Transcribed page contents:
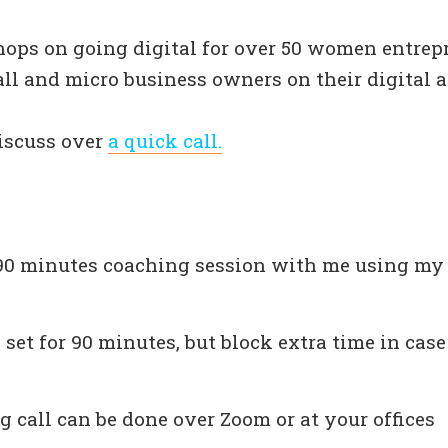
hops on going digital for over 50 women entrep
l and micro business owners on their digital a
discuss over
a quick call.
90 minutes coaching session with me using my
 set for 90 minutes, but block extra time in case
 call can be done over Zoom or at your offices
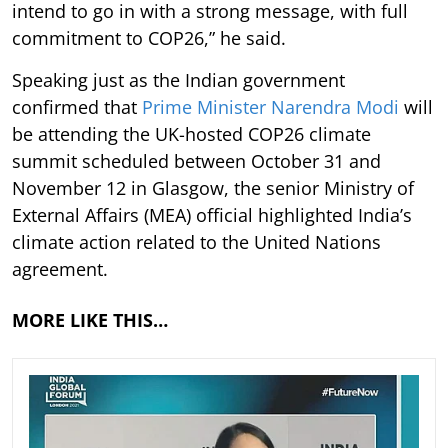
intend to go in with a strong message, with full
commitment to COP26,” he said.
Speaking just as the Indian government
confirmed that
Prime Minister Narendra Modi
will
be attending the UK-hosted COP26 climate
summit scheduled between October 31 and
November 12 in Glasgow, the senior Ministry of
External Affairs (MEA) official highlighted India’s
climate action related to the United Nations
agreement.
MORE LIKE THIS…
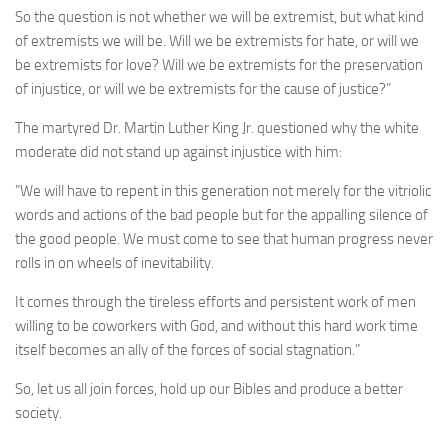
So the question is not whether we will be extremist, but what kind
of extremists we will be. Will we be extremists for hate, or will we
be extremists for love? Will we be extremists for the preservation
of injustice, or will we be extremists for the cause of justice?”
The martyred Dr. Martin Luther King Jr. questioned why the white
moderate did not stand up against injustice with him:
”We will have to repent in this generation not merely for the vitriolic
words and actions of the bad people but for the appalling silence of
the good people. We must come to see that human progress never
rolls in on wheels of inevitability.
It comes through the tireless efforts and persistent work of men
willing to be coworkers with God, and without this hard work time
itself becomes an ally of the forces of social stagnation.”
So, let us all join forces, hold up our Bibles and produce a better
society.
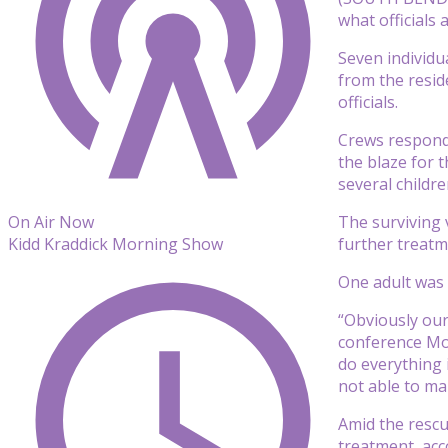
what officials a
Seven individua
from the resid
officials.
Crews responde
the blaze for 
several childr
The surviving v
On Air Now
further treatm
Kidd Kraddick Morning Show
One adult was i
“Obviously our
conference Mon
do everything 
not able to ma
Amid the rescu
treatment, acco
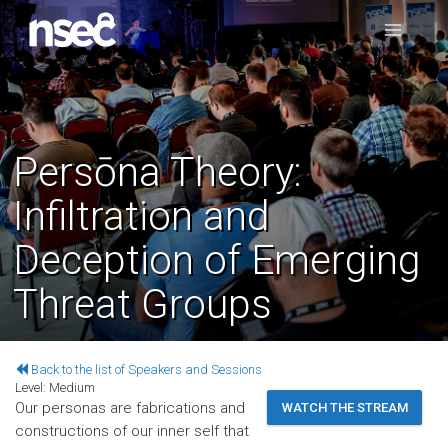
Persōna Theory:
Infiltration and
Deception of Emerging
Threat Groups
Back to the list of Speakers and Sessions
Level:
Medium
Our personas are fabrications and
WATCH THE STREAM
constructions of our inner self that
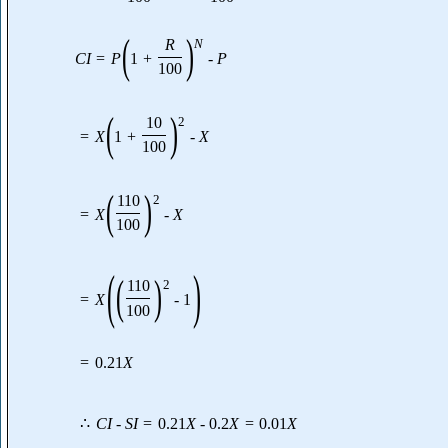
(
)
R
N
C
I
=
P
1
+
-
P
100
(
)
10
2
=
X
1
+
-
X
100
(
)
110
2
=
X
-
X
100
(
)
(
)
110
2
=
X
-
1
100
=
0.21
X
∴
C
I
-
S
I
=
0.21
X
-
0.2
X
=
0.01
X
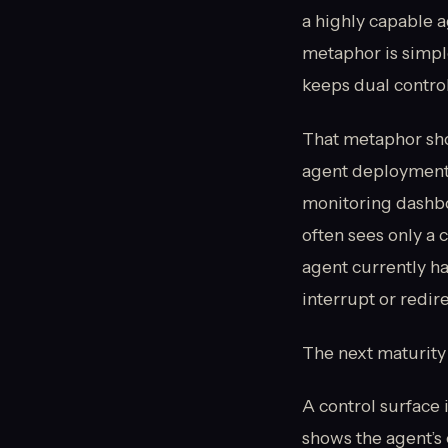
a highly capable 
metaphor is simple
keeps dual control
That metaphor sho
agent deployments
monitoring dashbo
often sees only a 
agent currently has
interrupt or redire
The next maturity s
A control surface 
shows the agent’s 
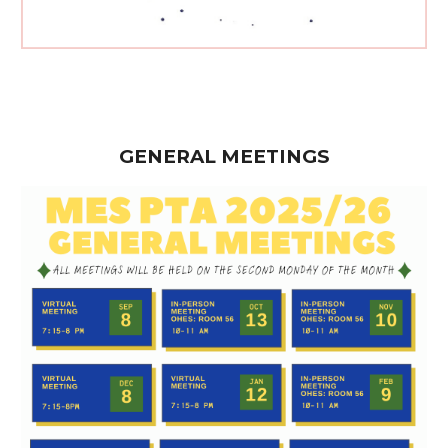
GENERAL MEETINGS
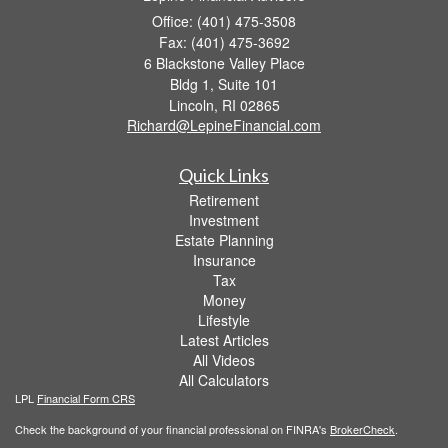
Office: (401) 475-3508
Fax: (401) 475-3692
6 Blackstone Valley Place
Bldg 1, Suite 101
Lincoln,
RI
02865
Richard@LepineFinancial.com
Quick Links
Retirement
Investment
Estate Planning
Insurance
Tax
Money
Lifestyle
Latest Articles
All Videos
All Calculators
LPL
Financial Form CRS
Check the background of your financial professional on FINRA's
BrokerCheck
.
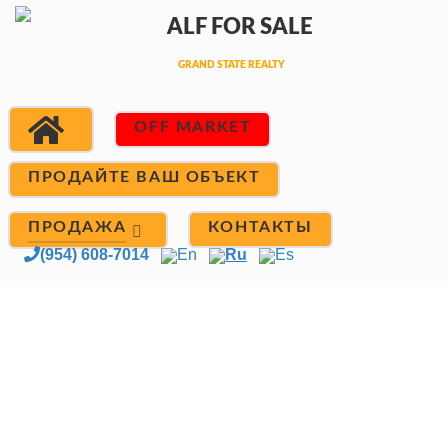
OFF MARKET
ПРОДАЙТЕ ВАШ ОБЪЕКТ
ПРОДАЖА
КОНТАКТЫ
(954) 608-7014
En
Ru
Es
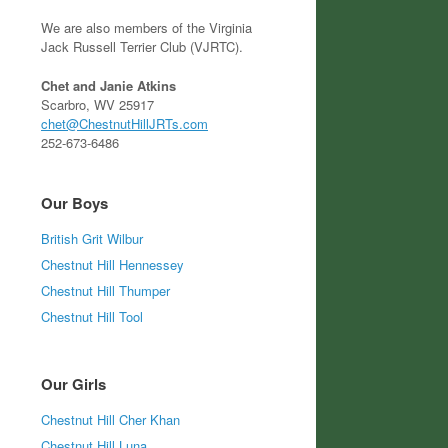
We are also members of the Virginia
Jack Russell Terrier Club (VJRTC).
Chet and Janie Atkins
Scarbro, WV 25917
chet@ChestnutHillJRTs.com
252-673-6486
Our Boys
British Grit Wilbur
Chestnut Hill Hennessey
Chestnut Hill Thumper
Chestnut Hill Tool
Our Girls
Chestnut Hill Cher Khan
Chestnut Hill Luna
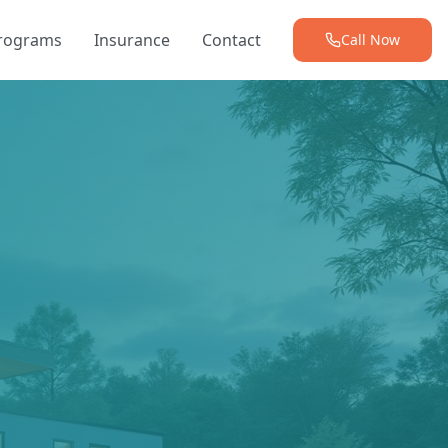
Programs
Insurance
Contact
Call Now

### Brief
Report each line above that includes the string "metaphor".

### The answer
metaphor is simple
That metaphor sho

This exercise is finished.